No conservador colégio Welton, quatro palavras definem os pilares da educação: tradição, honra, disciplina e excelência. Para os alunos, essas diretrizes moldam não apenas o ensino, mas também seus futuros, muitas vezes traçados sem espaço para sonhos ou rebeldia. No entanto, a chegada do professor John Keating (Robin Williams) desafia essas normas com um método pouco convencional, incentivando seus estudantes a pensarem por si mesmos e a viverem intensamente. Assim começa Sociedade dos Poetas Mortos, um filme que transcende o ambiente escolar para se tornar um hino à liberdade de pensamento e à coragem de viver de acordo com os próprios desejos.
Keating não apenas ensina literatura; ele instiga uma revolução silenciosa. Suas aulas vão além da análise de poemas, convidando os alunos a questionar a autoridade e a abraçar suas paixões. “Carpe diem”, seu mantra, ressoa especialmente em Neil Perry (Robert Sean Leonard), jovem talentoso que descobre sua vocação para o teatro, mas enfrenta a rígida oposição do pai. Para Todd Anderson (Ethan Hawke), um aluno introspectivo e inseguro, Keating oferece o primeiro vislumbre de autoconfiança. E para os demais membros da ressuscitada “Sociedade dos Poetas Mortos”, cada encontro clandestino na caverna se torna um momento de descoberta pessoal.

A direção de Peter Weir confere ao filme um tom contemplativo, que captura tanto a opressão do sistema quanto a efervescência juvenil. A fotografia, muitas vezes banhada por uma luz suave e outonal, reforça a dualidade entre a rigidez da escola e a efervescência do despertar dos alunos. A trilha sonora, marcada pelo uso do coral de Beethoven, intensifica a grandiosidade das emoções contidas na trama. É um filme que se constrói nos pequenos gestos: um olhar de incentivo, uma pausa no momento certo, um sussurro quase inaudível de “Carpe diem” (Aproveite o dia).

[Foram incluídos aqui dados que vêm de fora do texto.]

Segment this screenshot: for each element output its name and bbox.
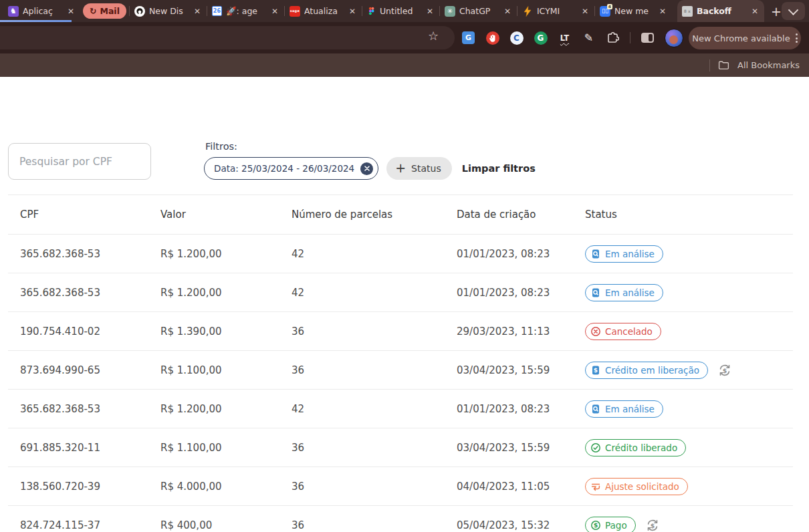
tab-title: Backoff	[697, 6, 746, 16]
tab-search-button[interactable]	[782, 2, 805, 20]
circle-check-icon	[590, 442, 601, 453]
table-row[interactable]: 365.682.368-53 R$ 1.200,00 42 01/01/2023…	[8, 273, 793, 312]
tab-new-message[interactable]: ▯▯ 4 New me ✕	[595, 0, 672, 22]
tab-icymi[interactable]: ICYMI ✕	[517, 0, 594, 22]
date-filter-chip[interactable]: Data: 25/03/2024 - 26/03/2024	[204, 157, 378, 180]
cell-parcelas: 36	[279, 519, 445, 531]
pen-extension-icon[interactable]: ✎	[582, 31, 596, 45]
tab-close-icon[interactable]: ✕	[348, 7, 357, 16]
cell-parcelas: 36	[279, 364, 445, 376]
cell-cpf: 190.754.410-02	[8, 325, 148, 338]
browser-menu-icon[interactable]	[796, 33, 798, 43]
chevron-down-icon	[788, 5, 799, 15]
mail-group-icon: ↻	[90, 6, 96, 16]
cell-parcelas: 42	[279, 248, 445, 260]
cell-data: 01/01/2023, 08:23	[445, 287, 585, 299]
table-row[interactable]: 873.694.990-65 R$ 1.100,00 36 03/04/2023…	[8, 351, 793, 390]
table-row[interactable]: 365.682.368-53 R$ 1.200,00 42 01/01/2023…	[8, 235, 793, 273]
tab-sage[interactable]: sage Atualiza ✕	[285, 0, 362, 22]
tab-chatgpt[interactable]: ✳ ChatGP ✕	[440, 0, 517, 22]
tab-close-icon[interactable]: ✕	[503, 7, 512, 16]
address-bar[interactable]	[0, 26, 455, 49]
clockify-extension-icon[interactable]: C	[509, 31, 524, 45]
cell-cpf: 691.885.320-11	[8, 442, 148, 454]
clear-filters-button[interactable]: Limpar filtros	[462, 163, 536, 174]
plus-icon: +	[395, 162, 406, 174]
bookmarks-bar: All Bookmarks	[0, 53, 809, 77]
cell-data: 04/04/2023, 11:05	[445, 481, 585, 493]
table-row[interactable]: 824.724.115-37 R$ 400,00 36 05/04/2023, …	[8, 506, 793, 532]
all-bookmarks-button[interactable]: All Bookmarks	[737, 60, 800, 70]
tab-title: New Dis	[149, 6, 189, 16]
tab-aplicacoes[interactable]: ♞ Aplicaç ✕	[3, 0, 80, 22]
cell-valor: R$ 1.100,00	[148, 442, 279, 454]
cell-cpf: 138.560.720-39	[8, 481, 148, 493]
tab-title: 🚀: age	[226, 6, 266, 16]
tab-close-icon[interactable]: ✕	[193, 7, 202, 16]
cell-data: 01/01/2023, 08:23	[445, 248, 585, 260]
tab-title: Untitled	[380, 6, 421, 16]
table-row[interactable]: 691.885.320-11 R$ 1.100,00 36 03/04/2023…	[8, 428, 793, 467]
sync-money-icon[interactable]	[645, 518, 660, 532]
sync-money-icon[interactable]	[717, 363, 732, 378]
cell-parcelas: 36	[279, 442, 445, 454]
languagetool-extension-icon[interactable]: LT	[558, 31, 572, 45]
column-header-parcelas: Número de parcelas	[279, 209, 445, 221]
new-chrome-label: New Chrome available	[692, 33, 790, 43]
adblock-extension-icon[interactable]	[485, 31, 499, 45]
google-calendar-favicon: 26	[212, 6, 222, 16]
side-panel-icon[interactable]	[641, 31, 655, 45]
new-chrome-available-button[interactable]: New Chrome available	[689, 27, 801, 49]
profile-avatar[interactable]	[665, 29, 683, 47]
extensions-puzzle-icon[interactable]	[606, 31, 620, 45]
cell-valor: R$ 1.390,00	[148, 325, 279, 338]
cell-data: 01/01/2023, 08:23	[445, 403, 585, 415]
column-header-cpf: CPF	[8, 209, 148, 221]
table-header-row: CPF Valor Número de parcelas Data de cri…	[8, 195, 793, 235]
status-badge: Em análise	[585, 245, 663, 263]
backoffice-page: Filtros: Data: 25/03/2024 - 26/03/2024 +…	[0, 77, 809, 532]
cell-parcelas: 36	[279, 325, 445, 338]
tab-figma[interactable]: Untitled ✕	[362, 0, 439, 22]
tab-close-icon[interactable]: ✕	[750, 7, 760, 16]
table-row[interactable]: 190.754.410-02 R$ 1.390,00 36 29/03/2023…	[8, 312, 793, 351]
tab-close-icon[interactable]: ✕	[66, 7, 76, 16]
cell-data: 29/03/2023, 11:13	[445, 325, 585, 338]
browser-toolbar: ☆ G C G LT ✎ New Chrome available	[0, 22, 809, 53]
tab-close-icon[interactable]: ✕	[658, 7, 667, 16]
cell-cpf: 365.682.368-53	[8, 403, 148, 415]
circle-dollar-icon	[590, 520, 601, 531]
cell-parcelas: 42	[279, 403, 445, 415]
table-row[interactable]: 138.560.720-39 R$ 4.000,00 36 04/04/2023…	[8, 467, 793, 506]
tab-close-icon[interactable]: ✕	[270, 7, 279, 16]
status-badge: Em análise	[585, 400, 663, 418]
remove-date-filter-button[interactable]	[360, 162, 373, 175]
tab-github[interactable]: New Dis ✕	[130, 0, 207, 22]
tab-backoffice-active[interactable]: 8 x Backoff ✕	[677, 0, 764, 22]
translate-extension-icon[interactable]: G	[461, 31, 475, 45]
add-status-filter-button[interactable]: + Status	[386, 157, 452, 180]
tab-group-mail[interactable]: ↻ Mail	[83, 3, 126, 19]
browser-tab-strip: ♞ Aplicaç ✕ ↻ Mail New Dis ✕ 26 🚀: age ✕…	[0, 0, 809, 22]
messages-favicon: ▯▯ 4	[600, 6, 610, 17]
tab-close-icon[interactable]: ✕	[425, 7, 435, 16]
cell-parcelas: 42	[279, 287, 445, 299]
cell-valor: R$ 1.200,00	[148, 287, 279, 299]
adjust-request-icon	[590, 481, 601, 492]
chatgpt-favicon: ✳	[445, 6, 455, 17]
tab-close-icon[interactable]: ✕	[580, 7, 590, 16]
table-row[interactable]: 365.682.368-53 R$ 1.200,00 42 01/01/2023…	[8, 390, 793, 428]
column-header-status: Status	[585, 209, 793, 221]
tab-title: Atualiza	[304, 6, 344, 16]
new-tab-button[interactable]: +	[771, 4, 782, 19]
grammarly-extension-icon[interactable]: G	[534, 31, 548, 45]
tab-title: New me	[614, 6, 654, 16]
tab-title: Aplicaç	[23, 6, 62, 16]
filters-section: Filtros: Data: 25/03/2024 - 26/03/2024 +…	[204, 141, 536, 180]
cell-data: 05/04/2023, 15:32	[445, 519, 585, 531]
toolbar-separator	[630, 32, 630, 43]
broken-image-favicon: 8 x	[682, 6, 693, 17]
tab-calendar-agenda[interactable]: 26 🚀: age ✕	[207, 0, 284, 22]
search-input[interactable]	[8, 143, 151, 180]
bookmark-star-icon[interactable]: ☆	[428, 30, 439, 42]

Se Sociedade dos Poetas Mortos fosse apenas uma história sobre um professor inspirador, já seria notável, mas sua profundidade vai além. O filme não foge da tragédia, e é na dor que ele encontra seu verdadeiro impacto. A cena em que Keating leva seus alunos diante das antigas fotos de ex-alunos, lembrando-os de que aqueles jovens cheios de esperança agora “fertilizam narcisos”, é um dos momentos mais marcantes. O filme nos lembra constantemente que o tempo é implacável e que cada escolha negligenciada pode ser uma oportunidade perdida.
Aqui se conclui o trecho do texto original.